Sin dignarse a contestar, Azrael alzo la mano apuntándole sin vacilación alguna a pesar de su ceguera. Una esfera de reiatsu rojizo se formo velozmente en su mano, la energía en su interior giraba a gran velocidad y se comprimía sobre sí misma.

- Un cero, venga, en serio, ¿eso es todo? Un cero no podrá ni tocar a un capitán de mi nivel - El cero salió disparado hacia su objetivo, el cual lo esquivo con shumpo y volvió a aparecer unos metros más cerca. Sin sorprenderse, Azrael sonrió y lo ignoro mientras liberaba a la arrancar que había ido a buscar, a la espalda del arrogante shinigami el cero volvía a tomar forma esférica y a precipitarse sobre su objetivo. Esta vez el shinigami no pudo huir, el cero detono en una horrísona explosión que inundo el lugar de llamas y humo. El techo se desplomo sobre ellos y Azrael se lanzo usando el sonido a través de la abertura. Su pesquisa, que ya era sorprendente en hueco mundo, se había agudizado hasta el extremo durante los siglos que había permanecido en aquella sala, postrado y ciego. Ahora permanecía activa permanentemente y formaba poco menos que una gigantesca esfera a su alrededor, permitiéndole conocer hasta el mas mínimo detalle del reiatsu que se encontraba en su interior. Esto lo dotaba de una especie de radar espiritual que le proporcionaba una esplendida información de su entorno, llegando casi a suplir la carencia de visión. Y ahora este nuevo sentido no dejaba de alertarle, varios reiatsus de nivel capitán se acercaban a gran velocidad, no les quedaba tiempo. Azrael elevo su reiatsu al máximo, y lo canalizo tratando de concentrarlo lo más posible para ganar velocidad, la energía que emanaba no tardo en levantar fuertes corrientes de aire a su alrededor mientras usaba sus alas y su sonido conjuntamente tratando de ganar el tiempo necesario como para crear una garganta que pudieran atravesar sin que los capitanes lo siguieran. A su alrededor, la tormenta cubría sus pasos.

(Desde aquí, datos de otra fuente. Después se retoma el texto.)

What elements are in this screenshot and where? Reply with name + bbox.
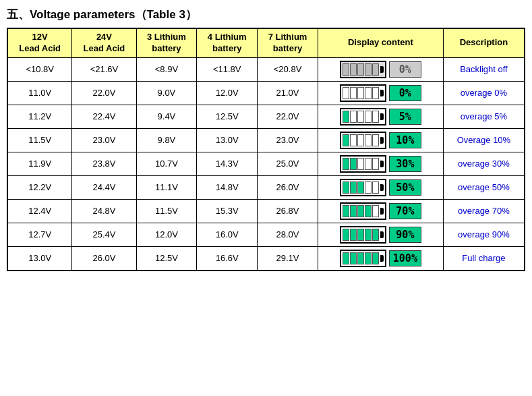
cell-v24-row3: 23.0V bbox=[72, 128, 136, 152]
cell-v7li-row6: 26.8V bbox=[258, 199, 318, 223]
cell-v24-row2: 22.4V bbox=[72, 105, 136, 128]
cell-desc-row4: overage 30% bbox=[443, 152, 525, 175]
cell-v12-row8: 13.0V bbox=[7, 246, 72, 271]
cell-v12-row4: 11.9V bbox=[7, 152, 72, 175]
cell-v7li-row8: 29.1V bbox=[258, 246, 318, 271]
cell-display-row1: 0% bbox=[318, 81, 443, 105]
cell-v3li-row5: 11.1V bbox=[136, 175, 197, 199]
header-12v-lead-acid: 12VLead Acid bbox=[7, 28, 72, 57]
header-7-lithium: 7 Lithiumbattery bbox=[258, 28, 318, 57]
cell-v3li-row4: 10.7V bbox=[136, 152, 197, 175]
cell-v3li-row0: <8.9V bbox=[136, 57, 197, 81]
cell-v12-row0: <10.8V bbox=[7, 57, 72, 81]
cell-v7li-row0: <20.8V bbox=[258, 57, 318, 81]
cell-display-row4: 30% bbox=[318, 152, 443, 175]
cell-display-row3: 10% bbox=[318, 128, 443, 152]
cell-desc-row5: overage 50% bbox=[443, 175, 525, 199]
cell-v4li-row4: 14.3V bbox=[197, 152, 258, 175]
header-description: Description bbox=[443, 28, 525, 57]
table-row: 11.2V22.4V9.4V12.5V22.0V5%overage 5% bbox=[7, 105, 525, 128]
cell-v12-row6: 12.4V bbox=[7, 199, 72, 223]
cell-v7li-row1: 21.0V bbox=[258, 81, 318, 105]
header-24v-lead-acid: 24VLead Acid bbox=[72, 28, 136, 57]
cell-v24-row0: <21.6V bbox=[72, 57, 136, 81]
table-row: 11.5V23.0V9.8V13.0V23.0V10%Overage 10% bbox=[7, 128, 525, 152]
cell-display-row5: 50% bbox=[318, 175, 443, 199]
cell-display-row7: 90% bbox=[318, 223, 443, 246]
cell-desc-row6: overage 70% bbox=[443, 199, 525, 223]
cell-desc-row3: Overage 10% bbox=[443, 128, 525, 152]
cell-v24-row8: 26.0V bbox=[72, 246, 136, 271]
cell-display-row6: 70% bbox=[318, 199, 443, 223]
header-display: Display content bbox=[318, 28, 443, 57]
cell-desc-row8: Full charge bbox=[443, 246, 525, 271]
cell-desc-row7: overage 90% bbox=[443, 223, 525, 246]
cell-v4li-row8: 16.6V bbox=[197, 246, 258, 271]
table-row: <10.8V<21.6V<8.9V<11.8V<20.8V0%Backlight… bbox=[7, 57, 525, 81]
cell-v12-row1: 11.0V bbox=[7, 81, 72, 105]
table-row: 11.0V22.0V9.0V12.0V21.0V0%overage 0% bbox=[7, 81, 525, 105]
cell-v4li-row3: 13.0V bbox=[197, 128, 258, 152]
cell-v12-row5: 12.2V bbox=[7, 175, 72, 199]
cell-v3li-row3: 9.8V bbox=[136, 128, 197, 152]
cell-v24-row1: 22.0V bbox=[72, 81, 136, 105]
cell-v12-row3: 11.5V bbox=[7, 128, 72, 152]
cell-v3li-row6: 11.5V bbox=[136, 199, 197, 223]
cell-v7li-row5: 26.0V bbox=[258, 175, 318, 199]
cell-display-row2: 5% bbox=[318, 105, 443, 128]
cell-desc-row0: Backlight off bbox=[443, 57, 525, 81]
table-row: 12.4V24.8V11.5V15.3V26.8V70%overage 70% bbox=[7, 199, 525, 223]
cell-v7li-row3: 23.0V bbox=[258, 128, 318, 152]
cell-v4li-row5: 14.8V bbox=[197, 175, 258, 199]
table-row: 12.2V24.4V11.1V14.8V26.0V50%overage 50% bbox=[7, 175, 525, 199]
cell-v24-row6: 24.8V bbox=[72, 199, 136, 223]
cell-v3li-row8: 12.5V bbox=[136, 246, 197, 271]
cell-v7li-row4: 25.0V bbox=[258, 152, 318, 175]
cell-desc-row2: overage 5% bbox=[443, 105, 525, 128]
page-title: 五、Voltage parameters（Table 3） bbox=[7, 7, 525, 22]
cell-v4li-row0: <11.8V bbox=[197, 57, 258, 81]
table-row: 12.7V25.4V12.0V16.0V28.0V90%overage 90% bbox=[7, 223, 525, 246]
cell-display-row8: 100% bbox=[318, 246, 443, 271]
cell-v3li-row1: 9.0V bbox=[136, 81, 197, 105]
voltage-table: 12VLead Acid 24VLead Acid 3 Lithiumbatte… bbox=[7, 28, 525, 271]
cell-v4li-row7: 16.0V bbox=[197, 223, 258, 246]
table-row: 11.9V23.8V10.7V14.3V25.0V30%overage 30% bbox=[7, 152, 525, 175]
cell-v4li-row2: 12.5V bbox=[197, 105, 258, 128]
cell-v7li-row2: 22.0V bbox=[258, 105, 318, 128]
header-4-lithium: 4 Lithiumbattery bbox=[197, 28, 258, 57]
table-row: 13.0V26.0V12.5V16.6V29.1V100%Full charge bbox=[7, 246, 525, 271]
cell-display-row0: 0% bbox=[318, 57, 443, 81]
cell-v4li-row1: 12.0V bbox=[197, 81, 258, 105]
cell-v24-row5: 24.4V bbox=[72, 175, 136, 199]
cell-v24-row7: 25.4V bbox=[72, 223, 136, 246]
cell-v12-row7: 12.7V bbox=[7, 223, 72, 246]
cell-v7li-row7: 28.0V bbox=[258, 223, 318, 246]
header-3-lithium: 3 Lithiumbattery bbox=[136, 28, 197, 57]
cell-v3li-row7: 12.0V bbox=[136, 223, 197, 246]
cell-v4li-row6: 15.3V bbox=[197, 199, 258, 223]
cell-desc-row1: overage 0% bbox=[443, 81, 525, 105]
cell-v3li-row2: 9.4V bbox=[136, 105, 197, 128]
cell-v24-row4: 23.8V bbox=[72, 152, 136, 175]
cell-v12-row2: 11.2V bbox=[7, 105, 72, 128]
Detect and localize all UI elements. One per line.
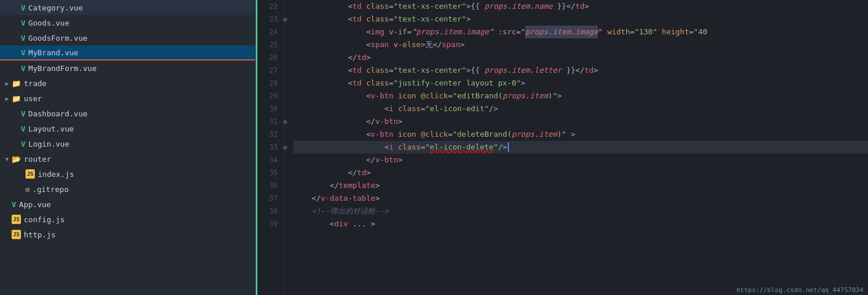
folder-label: trade — [24, 79, 46, 88]
file-label: Category.vue — [28, 3, 83, 12]
code-line-29: <v-btn icon @click="editBrand(props.item… — [293, 90, 868, 102]
code-line-32: <v-btn icon @click="deleteBrand(props.it… — [293, 128, 868, 141]
file-label: App.vue — [19, 200, 51, 209]
sidebar-item-http-js[interactable]: ▼ JS http.js — [0, 227, 255, 242]
code-line-33: <i class="el-icon-delete"/> — [293, 141, 868, 154]
url-bar: https://blog.csdn.net/qq_44757034 — [731, 285, 868, 295]
folder-icon: 📁 — [12, 79, 21, 88]
sidebar-item-goodsform-vue[interactable]: ▼ V GoodsForm.vue — [0, 30, 255, 45]
file-label: MyBrandForm.vue — [28, 64, 96, 73]
file-label: config.js — [24, 215, 64, 224]
code-line-35: </td> — [293, 166, 868, 179]
folder-label: user — [24, 94, 42, 103]
line-number: 36 — [257, 179, 278, 192]
line-number: 22 — [257, 0, 278, 13]
vue-icon: V — [21, 64, 26, 73]
sidebar-item-router[interactable]: 📂 router — [0, 151, 255, 166]
vue-icon: V — [21, 140, 26, 148]
sidebar-item-layout-vue[interactable]: ▼ V Layout.vue — [0, 121, 255, 136]
line-number: 34 — [257, 154, 278, 166]
code-line-24: <img v-if="props.item.image" :src="props… — [293, 26, 868, 38]
vue-icon: V — [21, 109, 26, 118]
code-line-37: </v-data-table> — [293, 192, 868, 205]
arrow-icon — [2, 95, 12, 102]
sidebar-item-index-js[interactable]: ▼ JS index.js — [0, 166, 255, 182]
vue-icon: V — [21, 48, 26, 57]
code-line-28: <td class="justify-center layout px-0"> — [293, 77, 868, 90]
line-number: 38 — [257, 205, 278, 218]
sidebar-item-config-js[interactable]: ▼ JS config.js — [0, 212, 255, 227]
js-icon: JS — [26, 169, 35, 179]
code-line-23: <td class="text-xs-center"> — [293, 13, 868, 26]
sidebar-item-trade[interactable]: 📁 trade — [0, 76, 255, 91]
code-line-34: </v-btn> — [293, 154, 868, 166]
code-editor: 22 23 24 25 26 27 28 29 30 31 32 33 34 3… — [257, 0, 868, 295]
file-label: Layout.vue — [28, 125, 74, 133]
vue-icon: V — [21, 34, 26, 42]
line-number: 32 — [257, 128, 278, 141]
code-line-22: <td class="text-xs-center">{{ props.item… — [293, 0, 868, 13]
sidebar-item-app-vue[interactable]: ▼ V App.vue — [0, 197, 255, 212]
line-number: 28 — [257, 77, 278, 90]
sidebar-item-category-vue[interactable]: ▼ V Category.vue — [0, 0, 255, 15]
folder-icon: 📁 — [12, 94, 21, 103]
vue-icon: V — [21, 3, 26, 12]
arrow-icon — [2, 80, 12, 87]
file-label: GoodsForm.vue — [28, 34, 88, 42]
file-label: MyBrand.vue — [28, 48, 78, 57]
sidebar-item-dashboard-vue[interactable]: ▼ V Dashboard.vue — [0, 106, 255, 121]
file-label: http.js — [24, 230, 56, 239]
code-line-26: </td> — [293, 51, 868, 64]
git-icon: ▤ — [26, 186, 30, 193]
line-number: 39 — [257, 218, 278, 230]
vue-icon: V — [21, 125, 26, 133]
line-number: 27 — [257, 64, 278, 77]
line-number: 33 — [257, 141, 278, 154]
file-explorer: ▼ V Category.vue ▼ V Goods.vue ▼ V Goods… — [0, 0, 256, 295]
sidebar-item-user[interactable]: 📁 user — [0, 91, 255, 106]
line-number: 25 — [257, 38, 278, 51]
line-number: 31 — [257, 115, 278, 128]
code-line-36: </template> — [293, 179, 868, 192]
code-content[interactable]: <td class="text-xs-center">{{ props.item… — [286, 0, 868, 295]
vue-icon: V — [21, 19, 26, 27]
arrow-icon — [2, 156, 12, 162]
code-line-31: </v-btn> — [293, 115, 868, 128]
sidebar-item-login-vue[interactable]: ▼ V Login.vue — [0, 136, 255, 151]
js-icon: JS — [12, 230, 21, 239]
sidebar-item-mybrand-vue[interactable]: ▼ V MyBrand.vue — [0, 45, 255, 61]
line-number: 29 — [257, 90, 278, 102]
line-number: 30 — [257, 102, 278, 115]
code-line-30: <i class="el-icon-edit"/> — [293, 102, 868, 115]
line-number: 24 — [257, 26, 278, 38]
line-number: 26 — [257, 51, 278, 64]
file-label: Goods.vue — [28, 19, 69, 27]
url-text: https://blog.csdn.net/qq_44757034 — [736, 286, 863, 294]
line-number: 35 — [257, 166, 278, 179]
sidebar-item-mybrandform-vue[interactable]: ▼ V MyBrandForm.vue — [0, 61, 255, 76]
line-number: 23 — [257, 13, 278, 26]
js-icon: JS — [12, 215, 21, 224]
folder-icon: 📂 — [12, 155, 21, 164]
code-line-25: <span v-else>无</span> — [293, 38, 868, 51]
code-line-39: <div ... > — [293, 218, 868, 230]
file-label: Dashboard.vue — [28, 109, 88, 118]
file-label: .gitrepo — [33, 185, 69, 194]
file-label: Login.vue — [28, 140, 69, 148]
vue-icon: V — [12, 200, 16, 209]
code-line-38: <!--弹出的对话框--> — [293, 205, 868, 218]
folder-label: router — [24, 155, 51, 164]
code-line-27: <td class="text-xs-center">{{ props.item… — [293, 64, 868, 77]
sidebar-item-gitrepo[interactable]: ▼ ▤ .gitrepo — [0, 182, 255, 197]
sidebar-item-goods-vue[interactable]: ▼ V Goods.vue — [0, 15, 255, 30]
line-numbers: 22 23 24 25 26 27 28 29 30 31 32 33 34 3… — [257, 0, 284, 295]
file-label: index.js — [38, 170, 74, 179]
line-number: 37 — [257, 192, 278, 205]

En algún remoto lugar de la sociedad de almas rodeado de montañas cayo Azrael del cielo. Agotado, cubierto de múltiples heridas que ya no era capaz de regenerar y expulsado del cielo por sus perseguidores Azrael impacto contra el suelo. La garganta se encontraba allí, en el cielo, apenas si había conseguido crearla antes de que lo alcanzaran finalmente, se encontraba allí, tan cerca que parecía poder tocarla con los dedos, pero se encontraba demasiado lejos. Los capitanes se acercaban a ella, rodeándola y dispuestos a sellarla. Lleno de una fría rabia y desesperación, Azrael se puso a duras de pie y se llevo las manos al rostro. Clavo sus fuertes dedos a través de la dura mascara que cubría su rostro y concentro las pocas fuerzas que le quedaban, quebrándola trozo a trozo mientras su pecho profería el más ferviente y desesperado alarido, la manifestación de su impotencia y frustración, acumuladas durante tanto tiempo. Arranco se la máscara con un último esfuerzo y rugió una vez más, mientras su reiatsu se disparaba durante un segundo y a su alrededor, la tierra se quebraba, temblando. Innumerables espadas de piedra surgieron del suelo en ese lugar y unas gigantescas puertas de piedra se alzaron a su espalda. Con todo su nuevo poder reunido se lanzo de nuevo al cielo, ayudándose de unas alas que empezaban a desprenderse, así como su máscara. Los capitanes no tardaron en reaccionar al verle lanzarse como una flecha hacia la garganta y, alarmados por el espectáculo que acababan de presenciar, levantaron tantas barreras como pudieron alrededor de la garganta. Fue en vano. Desesperado como estaba, Azrael saco fuerzas de donde no parecían quedar y adelanto la mano hacia la barrera. Los recuerdos de su vida humana se sucedían a gran velocidad, no podía caer, no aquí. De su mano el filo de una espada azulada y de aspecto etéreo e inestable. Y sobrevino el choque, la barrera tembló al recibir el impacto y el punto en el que se juntaban la barrera y la espada se agrieto, pero no cedió. "Mas, mas... el poder para destruir todos los obstáculos" Las imágenes del dragón pasaron por su mente, la espada negra, que lo había matado, apareció ante sus ojos ahora velados por la oscuridad. El filo que surgía de su mano se oscureció y cambio totalmente, la barrera empezó a desintegrase bajo su contacto mientras el brazo de Azrael empezaba a fusionarse con el filo.

- Ragnarok - Susurro en reconocimiento de la espada que había segado su vida. La barrera se desmorono mientras Azrael la atravesaba y entraba por la garganta a toda velocidad, volvían a Hueco Mundo.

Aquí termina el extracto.